Nesse cenário, o volume de informações reunidas nas investigações ligadas ao Banco Master cresce de forma expressiva. A Procuradoria-Geral da República (PGR) estima de quatro a seis meses para analisar os dados bancários, fiscais e o material apreendido em 42 endereços, incluindo celulares e computadores.

Ao mesmo tempo, a apuração concentra atenção na suspeita de emissão de Certificados de Depósito Bancário (CDBs) com promessa de retorno de até 40% acima da taxa básica. Segundo a Polícia Federal, esse patamar foge dos parâmetros de mercado e sustenta a ampliação do escopo autorizada pelo STF.

Nesta sexta-feira (16/01), Dias Toffoli prorrogou por 60 dias a investigação sobre a operação de venda do Banco Master ao Banco de Brasília.
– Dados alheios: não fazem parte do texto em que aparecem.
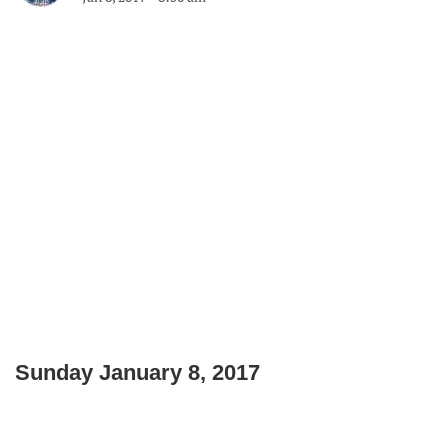
Sunday January 8, 2017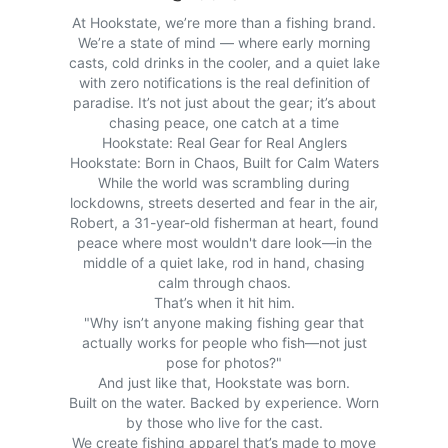
At Hookstate, we’re more than a fishing brand.
We’re a state of mind — where early morning
casts, cold drinks in the cooler, and a quiet lake
with zero notifications is the real definition of
paradise. It’s not just about the gear; it’s about
chasing peace, one catch at a time
Hookstate: Real Gear for Real Anglers
Hookstate: Born in Chaos, Built for Calm Waters
While the world was scrambling during
lockdowns, streets deserted and fear in the air,
Robert, a 31-year-old fisherman at heart, found
peace where most wouldn't dare look—in the
middle of a quiet lake, rod in hand, chasing
calm through chaos.
That’s when it hit him.
"Why isn’t anyone making fishing gear that
actually works for people who fish—not just
pose for photos?"
And just like that, Hookstate was born.
Built on the water. Backed by experience. Worn
by those who live for the cast.
We create fishing apparel that’s made to move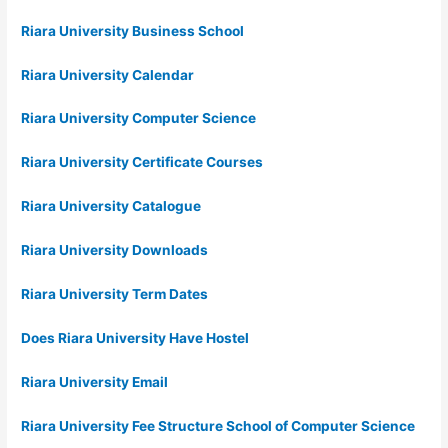
Riara University Business School
Riara University Calendar
Riara University Computer Science
Riara University Certificate Courses
Riara University Catalogue
Riara University Downloads
Riara University Term Dates
Does Riara University Have Hostel
Riara University Email
Riara University Fee Structure School of Computer Science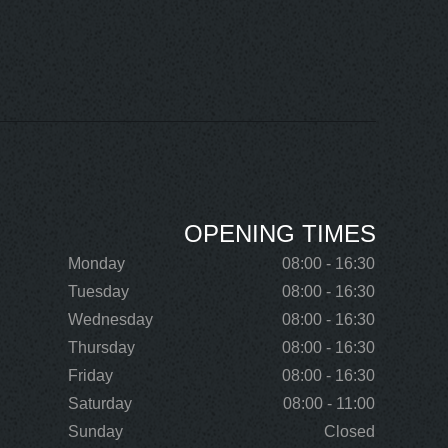
OPENING TIMES
Monday
08:00 - 16:30
Tuesday
08:00 - 16:30
Wednesday
08:00 - 16:30
Thursday
08:00 - 16:30
Friday
08:00 - 16:30
Saturday
08:00 - 11:00
Sunday
Closed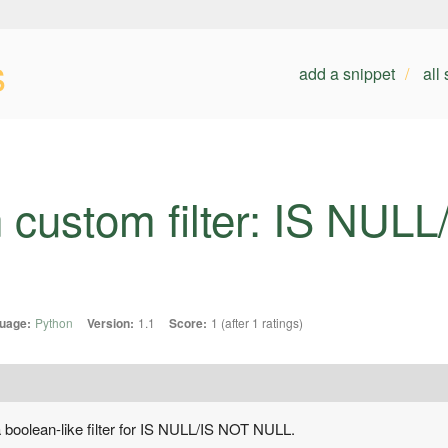
s
add a snippet
all
 custom filter: IS NUL
uage:
Python
Version:
1.1
Score:
1 (after 1 ratings)
a boolean-like filter for IS NULL/IS NOT NULL.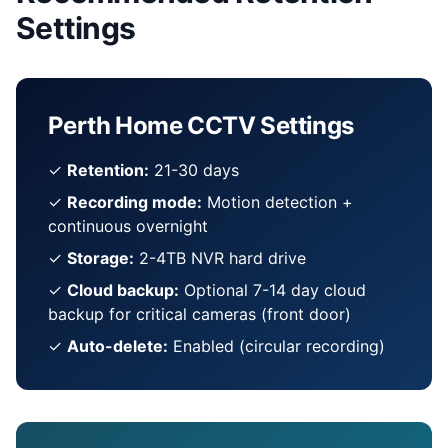
Settings
Perth Home CCTV Settings
✓
Retention:
21-30 days
✓
Recording mode:
Motion detection +
continuous overnight
✓
Storage:
2-4TB NVR hard drive
✓
Cloud backup:
Optional 7-14 day cloud
backup for critical cameras (front door)
✓
Auto-delete:
Enabled (circular recording)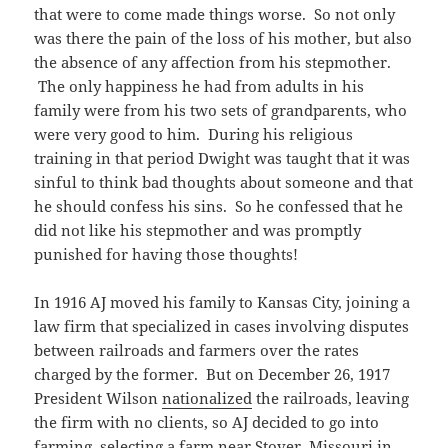
that were to come made things worse. So not only
was there the pain of the loss of his mother, but also
the absence of any affection from his stepmother.
The only happiness he had from adults in his
family were from his two sets of grandparents, who
were very good to him. During his religious
training in that period Dwight was taught that it was
sinful to think bad thoughts about someone and that
he should confess his sins. So he confessed that he
did not like his stepmother and was promptly
punished for having those thoughts!
In 1916 AJ moved his family to Kansas City, joining a
law firm that specialized in cases involving disputes
between railroads and farmers over the rates
charged by the former. But on December 26, 1917
President Wilson
nationalized
the railroads, leaving
the firm with no clients, so AJ decided to go into
farming, selecting a farm near Stover, Missouri in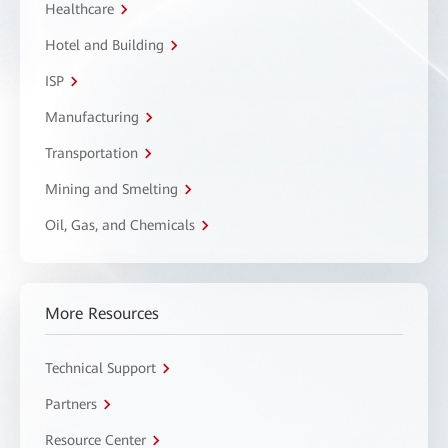
Healthcare
Hotel and Building
ISP
Manufacturing
Transportation
Mining and Smelting
Oil, Gas, and Chemicals
More Resources
Technical Support
Partners
Resource Center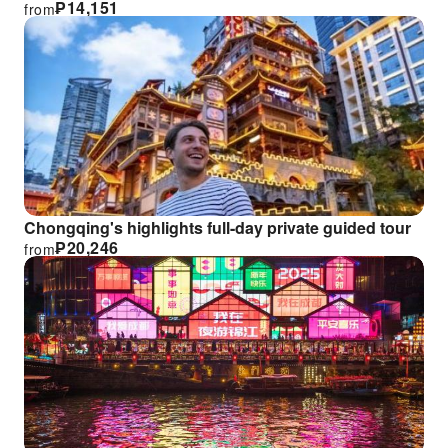
₱
14,151
from
Chongqing's highlights full-day private guided tour
₱
20,246
from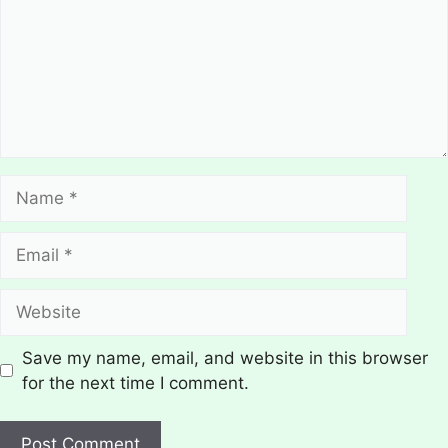
Name
Email
Website
Save my name, email, and website in this browser
for the next time I comment.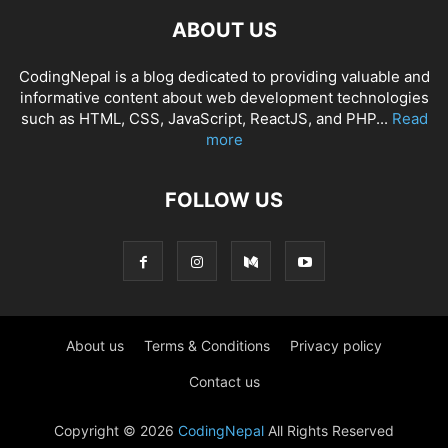
ABOUT US
CodingNepal is a blog dedicated to providing valuable and
informative content about web development technologies
such as HTML, CSS, JavaScript, ReactJS, and PHP...
Read
more
FOLLOW US
About us
Terms & Conditions
Privacy policy
Contact us
Copyright © 2026
CodingNepal
All Rights Reserved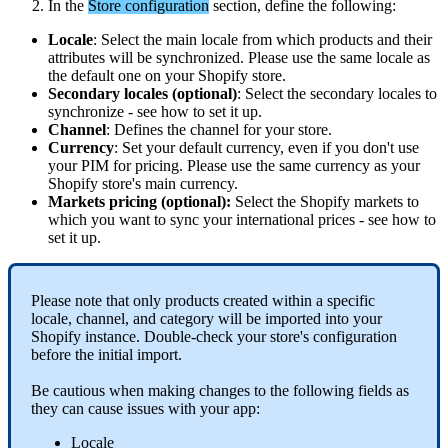
In
the
Store
configuration
section
,
define
the
following
:
Locale
:
Select
the
main
locale
from
which
products
and
their
attributes
will
be
synchronized
.
Please
use
the
same
locale
as
the
default
one
on
your
Shopify
store
.
Secondary
locales
(
optional
)
:
Select
the
secondary
locales
to
synchronize
-
see
how
to
set
it
up
.
Channel
:
Defines
the
channel
for
your
store
.
Currency
:
Set
your
default
currency
,
even
if
you
don
'
t
use
your
PIM
for
pricing
.
Please
use
the
same
currency
as
your
Shopify
store
'
s
main
currency
.
Markets
pricing
(
optional
)
:
Select
the
Shopify
markets
to
which
you
want
to
sync
your
international
prices
-
see
how
to
set
it
up
.
Please
note
that
only
products
created
within
a
specific
locale
,
channel
,
and
category
will
be
imported
into
your
Shopify
instance
.
Double
-
check
your
store
'
s
configuration
before
the
initial
import
.
Be
cautious
when
making
changes
to
the
following
fields
as
they
can
cause
issues
with
your
app
:
Locale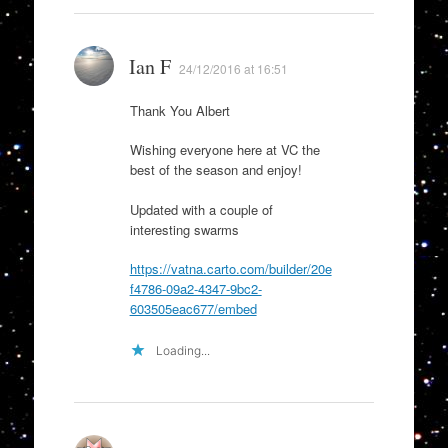
Ian F
24/12/2016 at 16:51
Thank You Albert
Wishing everyone here at VC the
best of the season and enjoy!
Updated with a couple of
interesting swarms
https://vatna.carto.com/builder/20e
f4786-09a2-4347-9bc2-
603505eac677/embed
Loading...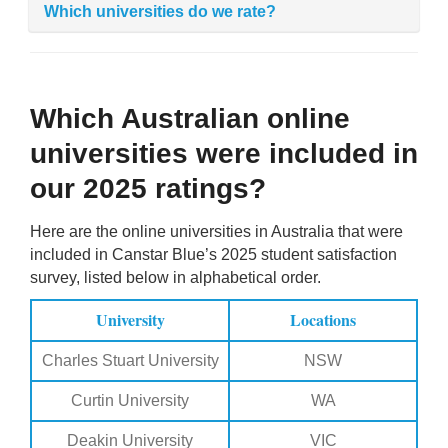
Which universities do we rate?
Which Australian online
universities were included in
our 2025 ratings?
Here are the online universities in Australia that were
included in Canstar Blue’s 2025 student satisfaction
survey, listed below in alphabetical order.
University
Locations
Charles Stuart University
NSW
Curtin University
WA
Deakin University
VIC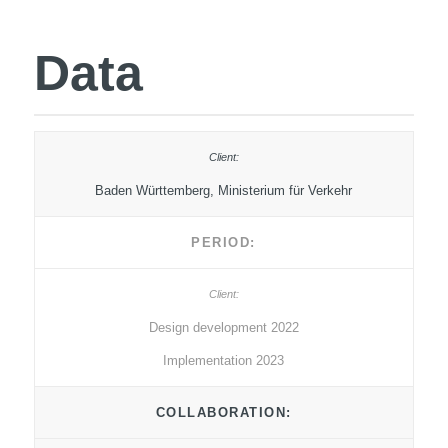
Data
Baden Württemberg, Ministerium für Verkehr
PERIOD:
Design development 2022
Implementation 2023
COLLABORATION: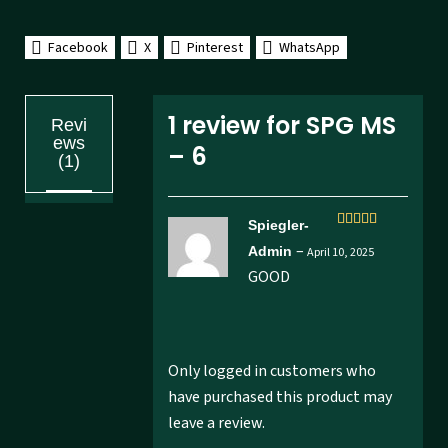
Facebook
X
Pinterest
WhatsApp
1 review for
SPG MS
Revi
ews
– 6
(1)
Spiegler-
Rated
5
out
–
Admin
April 10, 2025
of 5
GOOD
Only logged in customers who
have purchased this product may
leave a review.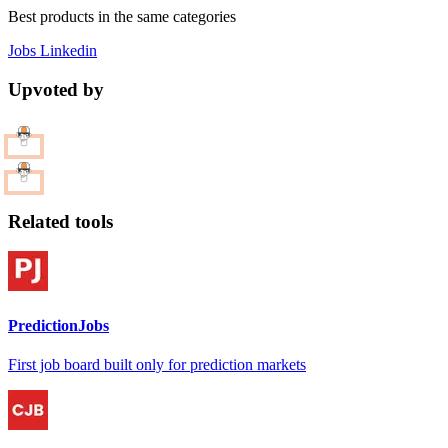
Best products in the same categories
Jobs
Linkedin
Upvoted by
Related tools
PredictionJobs
First job board built only for prediction markets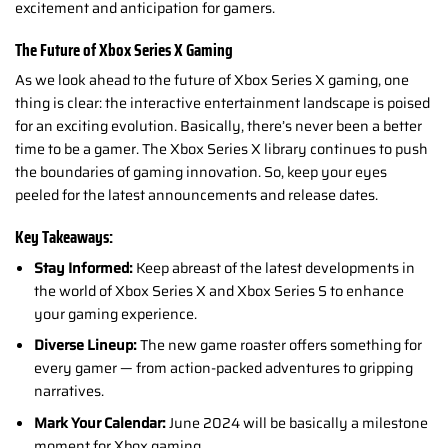
excitement and anticipation for gamers.
The Future of Xbox Series X Gaming
As we look ahead to the future of Xbox Series X gaming, one
thing is clear: the interactive entertainment landscape is poised
for an exciting evolution. Basically, there’s never been a better
time to be a gamer. The Xbox Series X library continues to push
the boundaries of gaming innovation.
So, keep your eyes
peeled for the latest announcements and release dates.
Key Takeaways:
Stay Informed:
Keep abreast of the latest developments in
the world of Xbox Series X and Xbox Series S to enhance
your gaming experience.
Diverse Lineup:
The new game roaster offers something for
every gamer — from action-packed adventures to gripping
narratives.
Mark Your Calendar:
June 2024 will be basically a milestone
moment for Xbox gaming.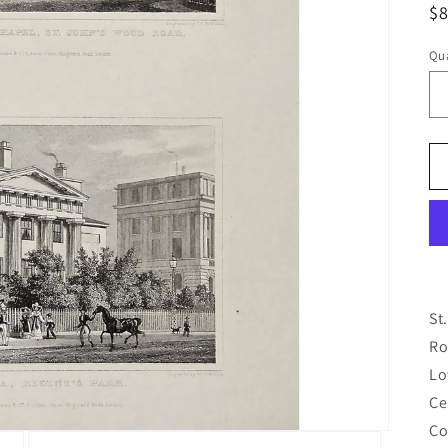
R
$
pr
Qua
Qu
St
Ro
Lo
Ce
Co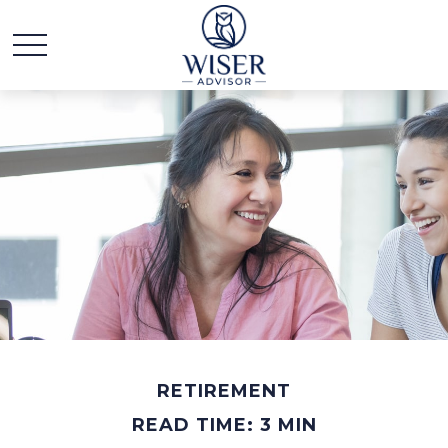
RETIREMENT
READ TIME: 3 MIN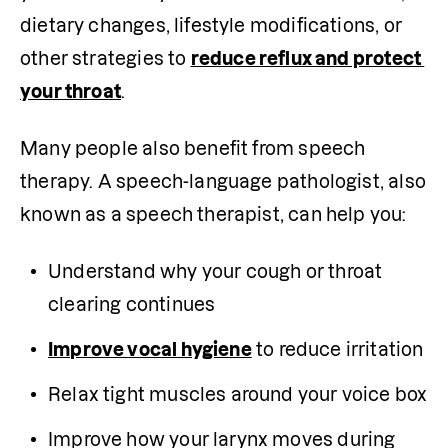
dietary changes, lifestyle modifications, or 
other strategies to 
reduce reflux and protect 
your throat
.
Many people also benefit from speech 
therapy. A speech-language pathologist, also 
known as a speech therapist, can help you:
Understand why your cough or throat 
clearing continues
Improve vocal hygiene
 to reduce irritation
Relax tight muscles around your voice box
Improve how your larynx moves during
Com a quebra de sigilos e o bloqueio bilionário em curso, a análise dos dados passa a orientar os próximos passos do processo.


Caso Banco Master entra em fase sensível no STF

Nos bastidores do caso Banco Master, cresce a expectativa de novos desdobramentos nos próximos dias, inclusive com possíveis operações da Polícia Federal. Ao mesmo tempo, a condução do processo pelo ministro Dias Toffoli passou a ser debatida no meio jurídico.

Fontes ouvidas pelo Economic News Brasil apontam questionamentos sobre decisões processuais, com avaliações de que, em tese, poderiam gerar contestações futuras das investigações sobre as operações do Banco Master, inclusive sobre a validade das provas. Outras leituras defendem que o relator avalie eventual impedimento diante de menções a possíveis vínculos familiares citados no processo.